▶ _Data_
-------------------------

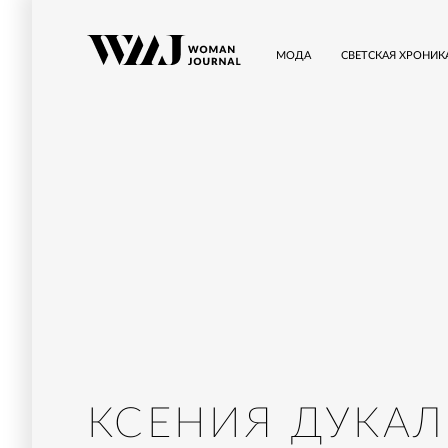
МОДА
СВЕТСКАЯ ХРОНИК
КСЕНИЯ ДУКА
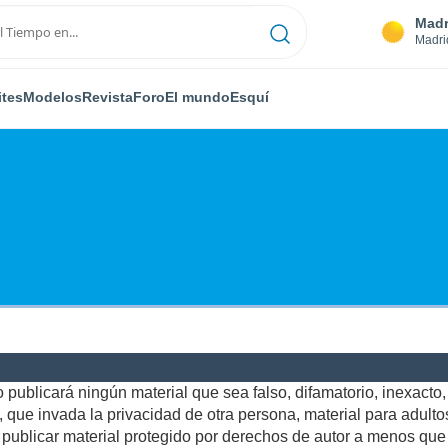
Madr
Madri
ites
Modelos
Revista
Foro
El mundo
Esquí
publicará ningún material que sea falso, difamatorio, inexacto, a
ue invada la privacidad de otra persona, material para adultos,
ublicar material protegido por derechos de autor a menos que u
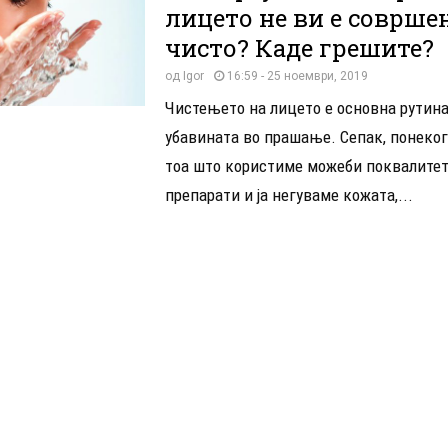
лицето не ви е соврше
чисто? Каде грешите?
од
Igor
16:59 - 25 ноември, 2019
Чистењето на лицето е основна рутина
убавината во прашање. Сепак, понеког
тоа што користиме можеби поквалите
препарати и ја негуваме кожата,...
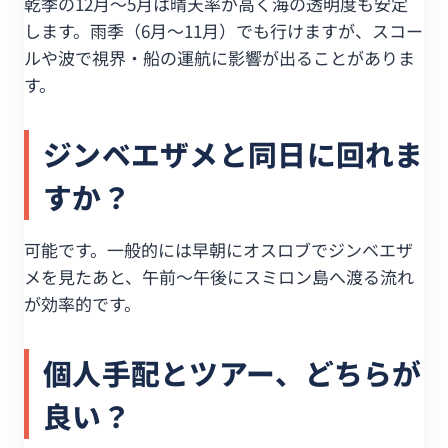
乾季の12月〜5月は晴天率が高く海の透明度も安定
します。雨季（6月〜11月）でも行けますが、スコー
ルや波で視界・船の運航に影響が出ることがありま
す。
ジンベエザメと同日に回れま
すか？
可能です。一般的には早朝にオスロブでジンベエザ
メを見たあと、午前〜午後にスミロン島へ渡る流れ
が効率的です。
個人手配とツアー、どちらが
良い？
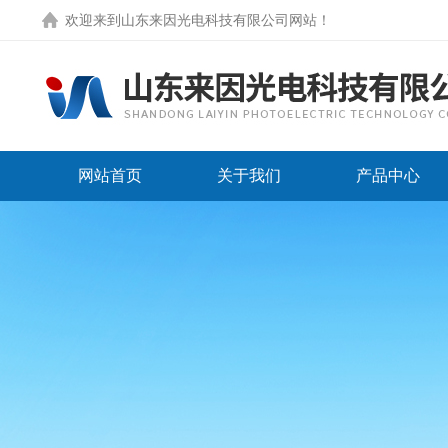
欢迎来到
山东来因光电科技有限公司网站
！
网站首页
关于我们
产品中心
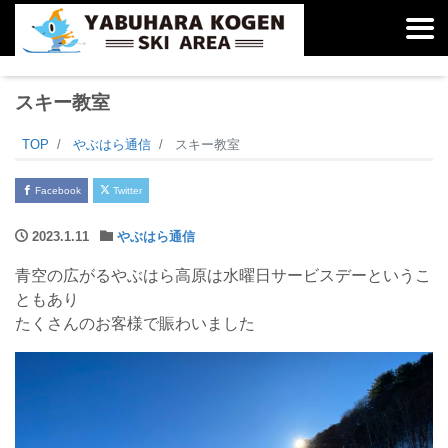
スキー教室
TOP
やぶはら通信
スキー教室
Facebook
Twitter
2023.1.11
やぶはら通信
青空の広がるやぶはら高原は水曜日サービスデーというこ
ともあり
たくさんのお客様で賑わいました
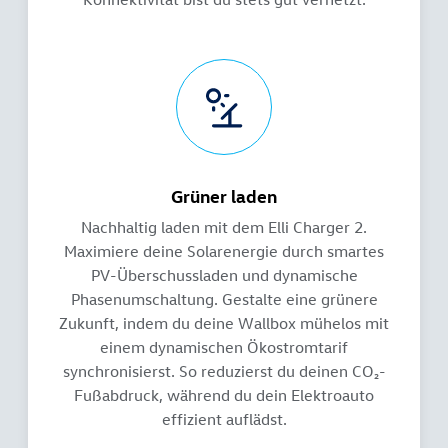
Grüner laden
Nachhaltig laden mit dem Elli Charger 2.
Maximiere deine Solarenergie durch smartes
PV-Überschussladen und dynamische
Phasenumschaltung. Gestalte eine grünere
Zukunft, indem du deine Wallbox mühelos mit
einem dynamischen Ökostromtarif
synchronisierst. So reduzierst du deinen CO₂-
Fußabdruck, während du dein Elektroauto
effizient auflädst.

-------------------------

▶ _Task to complete_
When a line holds the string "material", pull it out of the listing.

▶ _Result for this task_
publicará ningún material que sea falso, difamatorio, inexacto, a
ue invada la privacidad de otra persona, material para adultos,
ublicar material protegido por derechos de autor a menos que u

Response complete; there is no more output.